Porque Gouveia era centro importante no fabrico e exportação de lanifícios, quem podia trabalhava nas fábricas. Frequente, ‘meter pedido’ para conseguir admissão e combinar fábrica com agricultura de subsistência ou jorna ao serviço doutrem. Na indústria fabril, o trabalho era por turnos. Aos dez anos, fizesse neve ou sol, pela madrugada, saíam das camas ou do que dela fizesse as vezes para fazer a marmita e andarem quilómetros – pegavam às oito. No final do dia, a paga era dezena de tostões. Se no Inverno percorrer a distância era sofrimento indizível pelo frio de navalha da montanha, mãos e pés atiçados por frieiras, na fábrica continuava o Inferno: barulho ensurdecedor, homens negros pelos óleos, correias espalhadas, catraios empoleirados em bancos, não chegando aos teares. Ao meio-dia, estrondeava apito para o intervalo da bucha/almoço comida dentro da fábrica, em redor de bidons onde ardia lenha que (mal) disfarçava o gelo nos ossos.

 

Em 1946, na “Belino”, é iniciada paragem laboral – finalmente, acontecia greve devida às desumanas condições de trabalho e aos magros salários. “Nas Amarantes”, uma das fábricas mais importantes do país com setecentos trabalhadores, o mesmo. Mal passada era uma hora, a GNR cerca as unidades fabris, empurram para dentro dos jipes e prendem cerca duma quinzena de homens julgados cabecilhas. O pai da menina que com o filho do sacristão escondera os coxins dos prie-dieu na igreja das Aldeias trabalhava na “Sociedade Industrial”, comummente designada por “Amarantes”.

 

Estando no colégio a já adolescente, ouve contar o que acontecia. Juntamente com o Sario cujo pai era operário na mesma fábrica saem desvairados das aulas e, numa corrida, alcançam a praça de S. Pedro onde guardas, jipes com os presos e multidão se haviam ajuntado. Espreitavam os detidos temendo encontrarem os pais.
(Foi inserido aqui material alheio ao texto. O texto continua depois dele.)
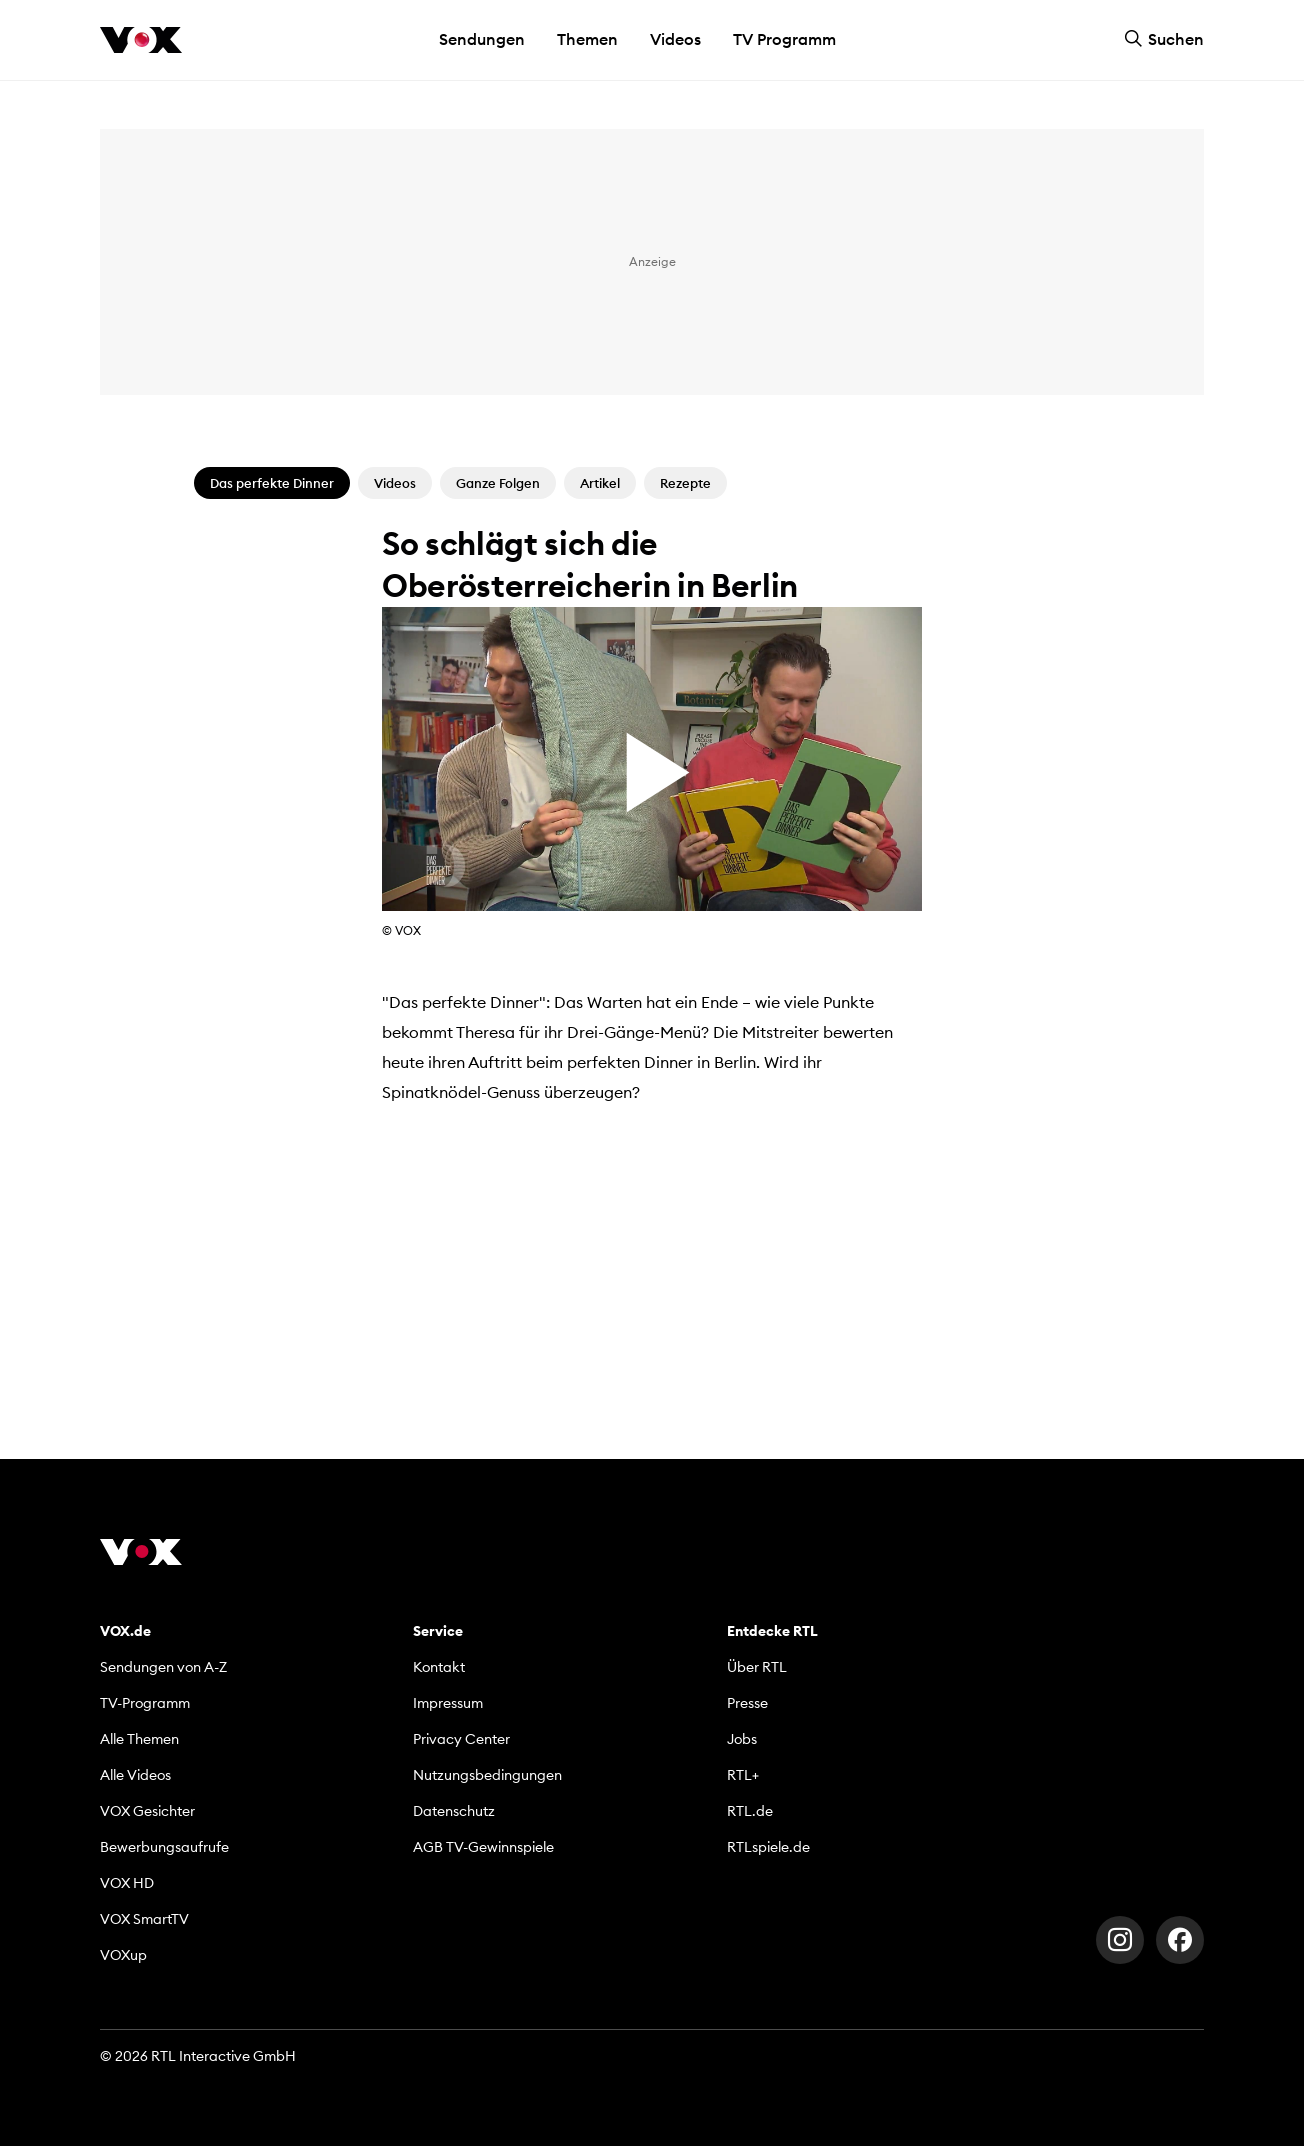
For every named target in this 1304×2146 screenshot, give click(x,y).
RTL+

Saberiam, então, que eles permaneciam dentro da fábrica - ao primeiro, um dos fundadores do sindicato na região que, de pronto, se identificou com a luta, salvara-o a ascendência familiar, isto descobriria mais tarde, ao segundo, a óbvia inocência.

 

Mais tranquilos, correram de volta ao colégio. À entrada, dão com o director que os esperava. Apopléctico de fúria, aos brados indaga porquê o desplante de faltarem a uma aula. O Sario adianta-se e explica a angústia que haviam passado. Sem delongas, o director dá sonora bofetada ao rapaz com dezasseis anos. A Maria, ferida pela incompreensão e violência, questiona-o:

_ “Porque não me bate também? Por ser mulher e sobrinha dum padre?”

 

Durante quinze dias, as fábricas mantiveram portas cerradas enquanto os patrões reuniam e ruminavam procedimentos. Aos poucos, chamaram operários. Admitidos os imprescindíveis pela função especializada e os considerados rebanho cordato.